Open 747929791 opened 2 years ago

747929791 commented 2 years ago

I am trying to reproduce the FullSubNet+ on some speech enhancement datasets. The results are amazing, the noise suppression ability of this method is so good, and very impressive! :star_struck::star_struck::star_struck:

I stumbled across an implementation detail in the paper and code that piqued my curiosity. Regarding the paper in the MulCA module (if I'm not misunderstanding, its code is implemented in ChannelTimeSenseSELayer ).

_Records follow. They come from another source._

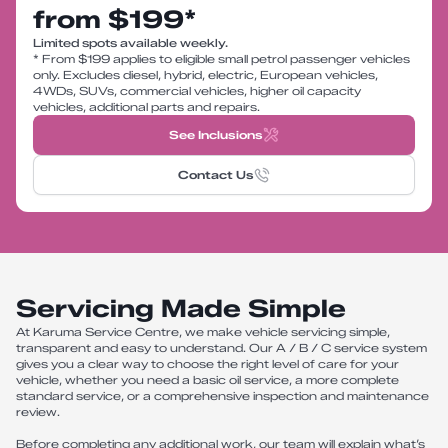
from $199*
Limited spots available weekly.
* From $199 applies to eligible small petrol passenger vehicles
only. Excludes diesel, hybrid, electric, European vehicles,
4WDs, SUVs, commercial vehicles, higher oil capacity
vehicles, additional parts and repairs.
See Inclusions
Contact Us
Servicing Made Simple
At Karuma Service Centre, we make vehicle servicing simple,
transparent and easy to understand. Our A / B / C service system
gives you a clear way to choose the right level of care for your
vehicle, whether you need a basic oil service, a more complete
standard service, or a comprehensive inspection and maintenance
review.
Before completing any additional work, our team will explain what’s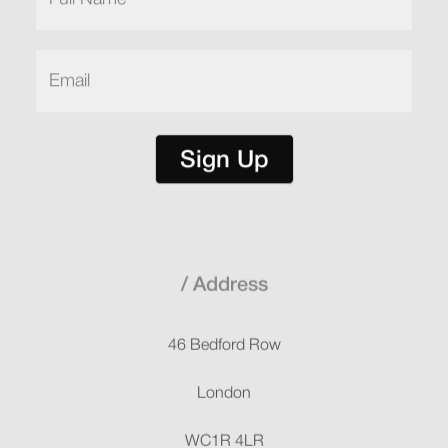
Name
(Required)
Email
(Required)
Sign Up
Address
46 Bedford Row
London
WC1R 4LR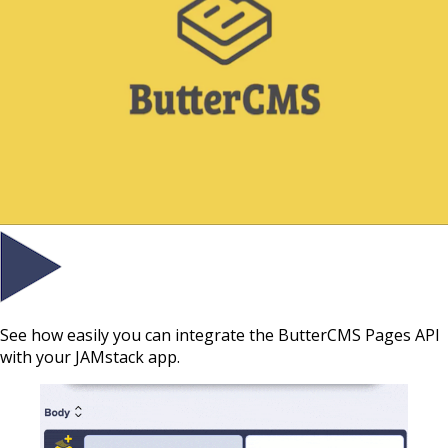
See how easily you can integrate the ButterCMS Pages API
with your JAMstack app.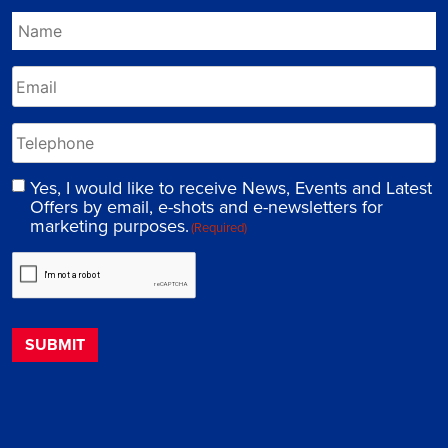
Yes, I would like to receive News, Events and Latest
Offers by email, e-shots and e-newsletters for
marketing purposes.
(Required)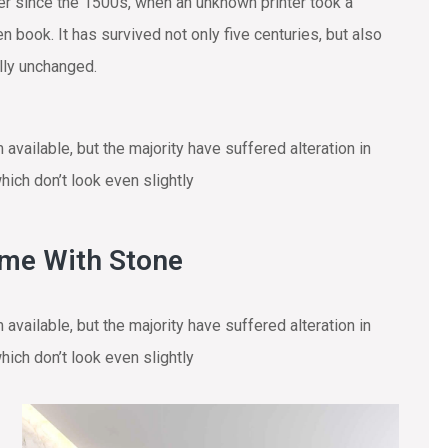
r since the 1500s, when an unknown printer took a
 book. It has survived not only five centuries, but also
ally unchanged.
vailable, but the majority have suffered alteration in
ich don’t look even slightly
ome With Stone
vailable, but the majority have suffered alteration in
ich don’t look even slightly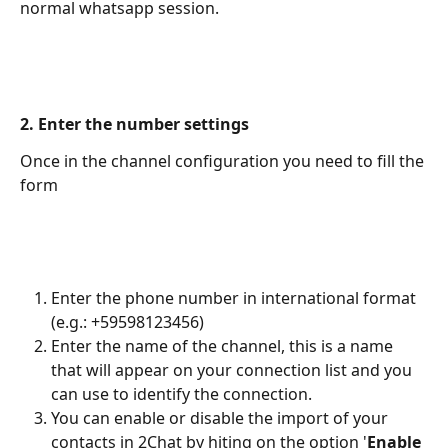
normal whatsapp session.
2. Enter the number settings
Once in the channel configuration you need to fill the 
form
Enter the phone number in international format 
(e.g.: +59598123456)
Enter the name of the channel, this is a name 
that will appear on your connection list and you 
can use to identify the connection.
You can enable or disable the import of your 
contacts in 2Chat by hiting on the option '
Enable 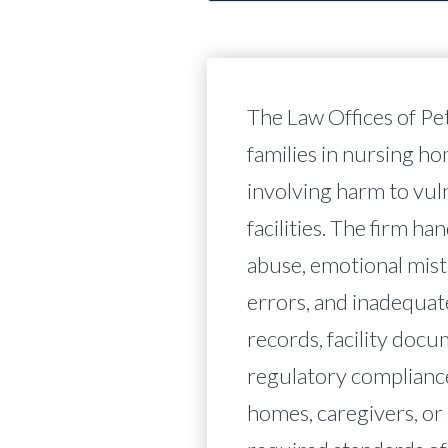
The Law Offices of Pe
families in nursing h
involving harm to vul
facilities. The firm ha
abuse, emotional mist
errors, and inadequat
records, facility docu
regulatory complianc
homes, caregivers, or 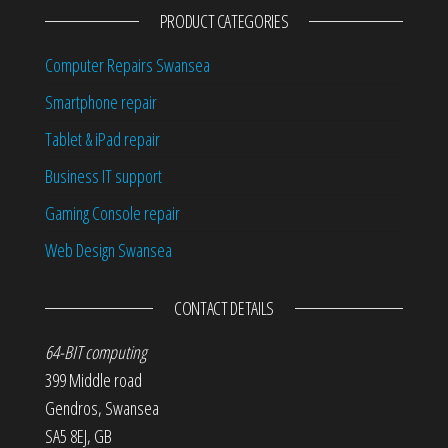
PRODUCT CATEGORIES
Computer Repairs Swansea
Smartphone repair
Tablet & iPad repair
Business IT support
Gaming Console repair
Web Design Swansea
CONTACT DETAILS
64-BIT computing
399 Middle road
Gendros
,
Swansea
SA5 8EJ
,
GB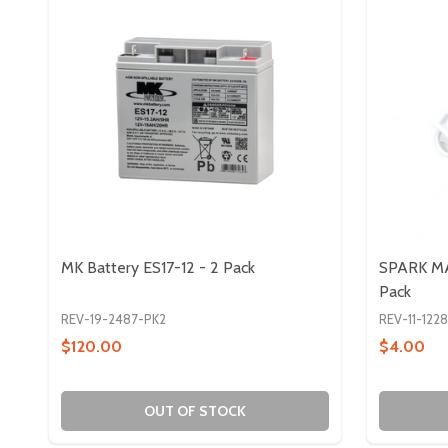
MK Battery ES17-12 - 2 Pack
SPARK MA
Pack
REV-19-2487-PK2
REV-11-122
$120.00
$4.00
OUT OF STOCK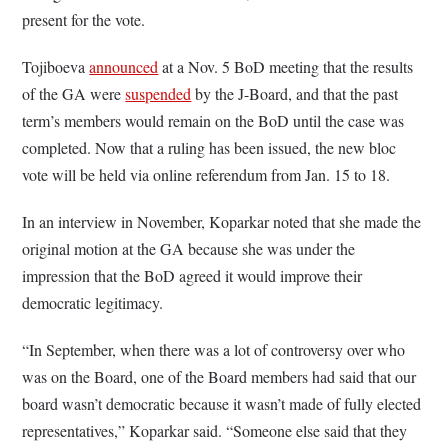
present for the vote.
Tojiboeva
announced
at a Nov. 5 BoD meeting that the results
of the GA were
suspended
by the J-Board, and that the past
term’s members would remain on the BoD until the case was
completed. Now that a ruling has been issued, the new bloc
vote will be held via online referendum from Jan. 15 to 18.
In an interview in November, Koparkar noted that she made the
original motion at the GA because she was under the
impression that the BoD agreed it would improve their
democratic legitimacy.
“In September, when there was a lot of controversy over who
was on the Board, one of the Board members had said that our
board wasn’t democratic because it wasn’t made of fully elected
representatives,” Koparkar said. “Someone else said that they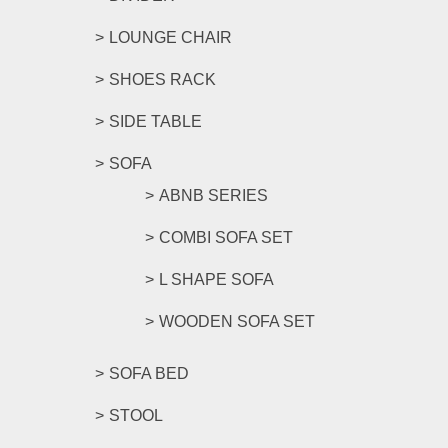
LOUNGE CHAIR
SHOES RACK
SIDE TABLE
SOFA
ABNB SERIES
COMBI SOFA SET
L SHAPE SOFA
WOODEN SOFA SET
SOFA BED
STOOL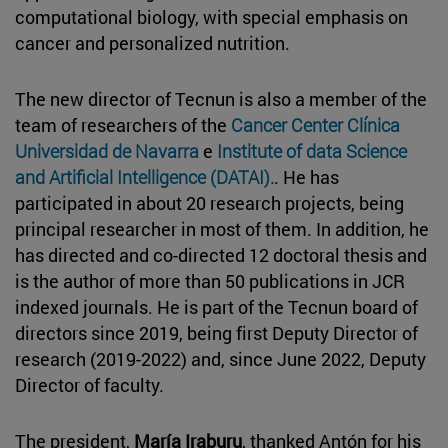
computational biology, with special emphasis on
cancer and personalized nutrition.
The new director of Tecnun is also a member of the
team of researchers of the
Cancer Center Clínica
Universidad de Navarra
e
Institute of data Science
and Artificial Intelligence (DATAI).
. He has
participated in about 20 research projects, being
principal researcher in most of them. In addition, he
has directed and co-directed 12 doctoral thesis and
is the author of more than 50 publications in JCR
indexed journals. He is part of the Tecnun board of
directors since 2019, being first Deputy Director of
research (2019-2022) and, since June 2022, Deputy
Director of faculty.
The president,
María Iraburu
, thanked Antón for his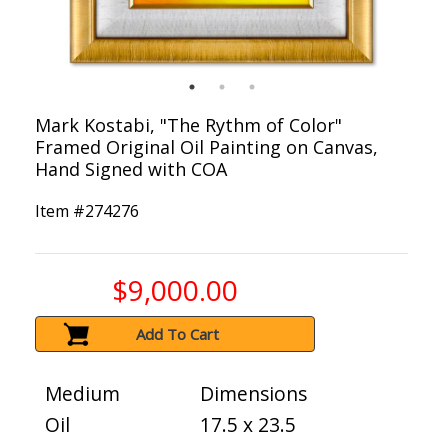
Mark Kostabi, "The Rythm of Color"
Framed Original Oil Painting on Canvas,
Hand Signed with COA
Item #
274276
$9,000.00
Add To Cart
Medium
Dimensions
Oil
17.5 x 23.5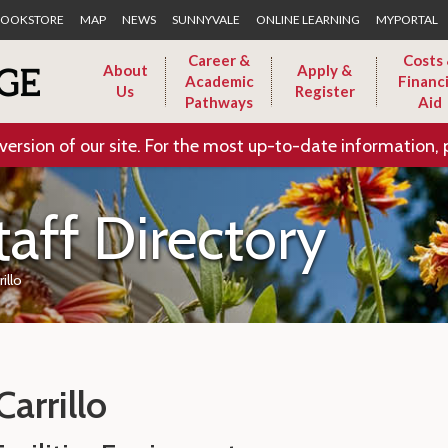
Skip to Main Content
OOKSTORE
MAP
NEWS
SUNNYVALE
ONLINE LEARNING
MYPORTAL
Career &
Costs
About
Apply &
Academic
Financi
Us
Register
Pathways
Aid
version of our site. For the most up-to-date information, 
taff Directory
rillo
Carrillo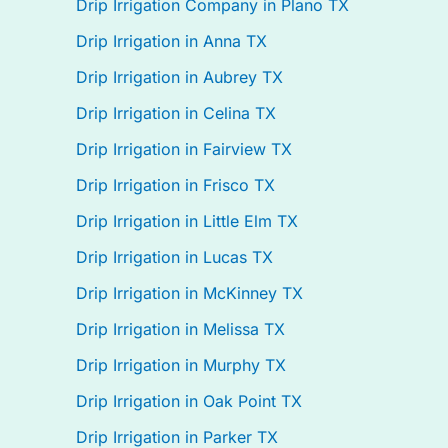
Drip Irrigation Company in Plano TX
Drip Irrigation in Anna TX
Drip Irrigation in Aubrey TX
Drip Irrigation in Celina TX
Drip Irrigation in Fairview TX
Drip Irrigation in Frisco TX
Drip Irrigation in Little Elm TX
Drip Irrigation in Lucas TX
Drip Irrigation in McKinney TX
Drip Irrigation in Melissa TX
Drip Irrigation in Murphy TX
Drip Irrigation in Oak Point TX
Drip Irrigation in Parker TX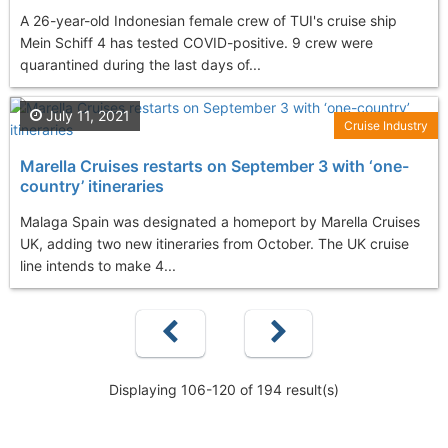
A 26-year-old Indonesian female crew of TUI's cruise ship
Mein Schiff 4 has tested COVID-positive. 9 crew were
quarantined during the last days of...
July 11, 2021
Cruise Industry
Marella Cruises restarts on September 3 with ‘one-
country’ itineraries
Malaga Spain was designated a homeport by Marella Cruises
UK, adding two new itineraries from October. The UK cruise
line intends to make 4...
Displaying 106-120 of 194 result(s)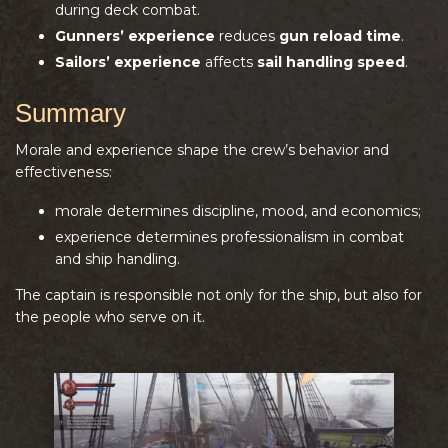
during deck combat.
Gunners’ experience
reduces
gun reload time
.
Sailors’ experience
affects
sail handling speed
.
Summary
Morale and experience shape the crew’s behavior and
effectiveness:
morale determines discipline, mood, and economics;
experience determines professionalism in combat
and ship handling.
The captain is responsible not only for the ship, but also for
the people who serve on it.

Three concurrently processed nn.Sequential are used here, each sequence in turn contains Depthwise Conv1d, AdaptiveAvgPool1d, and ReLU. These features are then subsequently merged together using fully connected layers.

One question that puzzles me is that if the order of operations is Conv1d and then AdaptiveAvgPool1d is used, based on the distributive law of multiplication, it seems that the process of convolution can be approximated basically by the following simplified form (stride=1): AvgPool1d(Conv1d(A,weight,bias)) ≈ A.sum(-1)*weight.sum(-1)/(A.shape[-1]-kernel_size+1)+bias + small_sided_error (may be similar to the above formula for subband_num>1)

We might be able to define weight.sum(-1)/(A.shape[-1]-kernel_size+1) and bias as two float32 parameters, then use the Maxout activation function to combine the three-way convolution into a simple channel summation.

Are there any special considerations for the design of MulCA through Conv1d? I think the simplified implementation is very similar to ChannelSELayer.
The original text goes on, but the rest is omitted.